__INFORMATION GIVEN__.
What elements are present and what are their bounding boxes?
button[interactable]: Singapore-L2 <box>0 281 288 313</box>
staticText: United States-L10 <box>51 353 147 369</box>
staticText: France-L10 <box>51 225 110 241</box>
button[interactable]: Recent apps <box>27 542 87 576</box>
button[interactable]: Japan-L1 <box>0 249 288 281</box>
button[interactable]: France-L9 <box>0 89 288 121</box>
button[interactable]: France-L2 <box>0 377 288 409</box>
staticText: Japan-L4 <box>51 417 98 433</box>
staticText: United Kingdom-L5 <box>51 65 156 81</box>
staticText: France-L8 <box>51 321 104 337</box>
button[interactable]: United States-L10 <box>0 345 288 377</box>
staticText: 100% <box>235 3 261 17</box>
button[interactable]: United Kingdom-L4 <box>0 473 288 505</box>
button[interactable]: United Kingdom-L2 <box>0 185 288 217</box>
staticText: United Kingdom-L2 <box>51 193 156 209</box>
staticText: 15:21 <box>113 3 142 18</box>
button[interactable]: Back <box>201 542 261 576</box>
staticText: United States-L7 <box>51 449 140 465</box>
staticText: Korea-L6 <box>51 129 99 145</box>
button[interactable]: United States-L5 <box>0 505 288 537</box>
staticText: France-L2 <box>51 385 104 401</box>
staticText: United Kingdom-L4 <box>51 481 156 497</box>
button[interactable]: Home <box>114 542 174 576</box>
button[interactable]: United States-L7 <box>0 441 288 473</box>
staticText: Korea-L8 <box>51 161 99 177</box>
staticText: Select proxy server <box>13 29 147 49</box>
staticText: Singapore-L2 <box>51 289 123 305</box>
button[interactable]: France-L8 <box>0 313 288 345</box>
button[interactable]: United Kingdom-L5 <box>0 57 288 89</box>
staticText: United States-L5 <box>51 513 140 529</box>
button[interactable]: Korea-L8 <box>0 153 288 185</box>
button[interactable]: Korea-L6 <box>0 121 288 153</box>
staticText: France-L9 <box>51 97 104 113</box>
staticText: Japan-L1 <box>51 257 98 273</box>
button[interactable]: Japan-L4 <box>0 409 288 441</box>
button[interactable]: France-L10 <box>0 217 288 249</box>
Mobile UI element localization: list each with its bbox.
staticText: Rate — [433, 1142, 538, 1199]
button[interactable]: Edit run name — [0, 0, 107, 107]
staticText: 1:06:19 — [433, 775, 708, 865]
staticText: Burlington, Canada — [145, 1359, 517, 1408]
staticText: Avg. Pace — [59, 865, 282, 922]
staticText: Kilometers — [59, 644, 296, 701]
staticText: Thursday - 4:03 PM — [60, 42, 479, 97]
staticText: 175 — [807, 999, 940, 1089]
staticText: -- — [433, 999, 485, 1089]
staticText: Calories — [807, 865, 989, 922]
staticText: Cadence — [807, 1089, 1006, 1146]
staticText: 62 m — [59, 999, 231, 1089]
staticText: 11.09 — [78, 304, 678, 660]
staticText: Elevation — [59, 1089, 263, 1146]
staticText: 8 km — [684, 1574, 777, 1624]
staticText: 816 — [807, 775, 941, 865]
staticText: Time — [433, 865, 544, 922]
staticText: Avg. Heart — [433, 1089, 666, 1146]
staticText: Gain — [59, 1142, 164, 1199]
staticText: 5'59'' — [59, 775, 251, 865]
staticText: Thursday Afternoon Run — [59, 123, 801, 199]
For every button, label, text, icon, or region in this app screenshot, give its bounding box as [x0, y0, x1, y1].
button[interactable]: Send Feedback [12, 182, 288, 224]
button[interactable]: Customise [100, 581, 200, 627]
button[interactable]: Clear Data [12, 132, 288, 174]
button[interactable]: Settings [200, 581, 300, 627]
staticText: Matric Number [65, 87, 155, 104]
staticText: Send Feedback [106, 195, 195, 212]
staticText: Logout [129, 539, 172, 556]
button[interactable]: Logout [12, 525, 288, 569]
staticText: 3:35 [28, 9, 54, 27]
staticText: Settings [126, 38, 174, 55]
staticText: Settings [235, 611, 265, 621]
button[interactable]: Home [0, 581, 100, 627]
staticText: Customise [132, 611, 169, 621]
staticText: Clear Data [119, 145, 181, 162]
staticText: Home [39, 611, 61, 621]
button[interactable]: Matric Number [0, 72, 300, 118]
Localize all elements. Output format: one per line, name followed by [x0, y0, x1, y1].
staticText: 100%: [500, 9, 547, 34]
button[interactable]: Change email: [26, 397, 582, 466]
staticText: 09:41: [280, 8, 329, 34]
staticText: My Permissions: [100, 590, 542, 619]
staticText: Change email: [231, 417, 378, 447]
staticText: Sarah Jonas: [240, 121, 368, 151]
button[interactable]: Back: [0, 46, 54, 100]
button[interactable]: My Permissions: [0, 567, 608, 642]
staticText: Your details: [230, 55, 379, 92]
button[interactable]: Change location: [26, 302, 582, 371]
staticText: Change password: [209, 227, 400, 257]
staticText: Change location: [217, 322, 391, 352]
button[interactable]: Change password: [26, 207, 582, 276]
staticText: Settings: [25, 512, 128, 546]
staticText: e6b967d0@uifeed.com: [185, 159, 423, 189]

__EXERCISE INSTRUCTIONS__.
From the listing above, collect every line that mentions the word "Korea".

__ANSWER TO THIS TASK__.
staticText: Korea-L6 <box>51 129 99 145</box>
staticText: Korea-L8 <box>51 161 99 177</box>
button[interactable]: Korea-L8 <box>0 153 288 185</box>
button[interactable]: Korea-L6 <box>0 121 288 153</box>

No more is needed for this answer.